> _EXERCISE DETAILS_
For this exercise, write out exactly the lines from the line containing "CAMPOS GERAIS" through the last line of the records, and no other lines.

> _DATA SHOWN_
↓↓↓
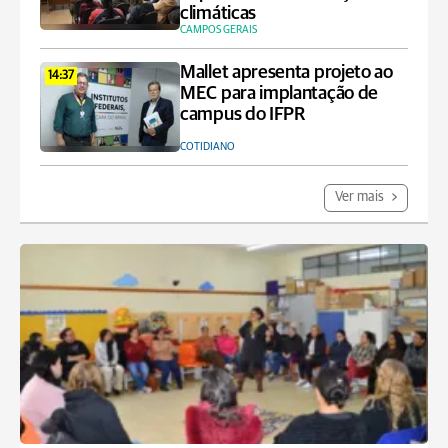
climáticas
CAMPOS GERAIS
Mallet apresenta projeto ao
14:37
MEC para implantação de
campus do IFPR
COTIDIANO
Ver mais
↑↑↑
> _SOLUTION_
CAMPOS GERAIS
Mallet apresenta projeto ao
14:37
MEC para implantação de
campus do IFPR
COTIDIANO
Ver mais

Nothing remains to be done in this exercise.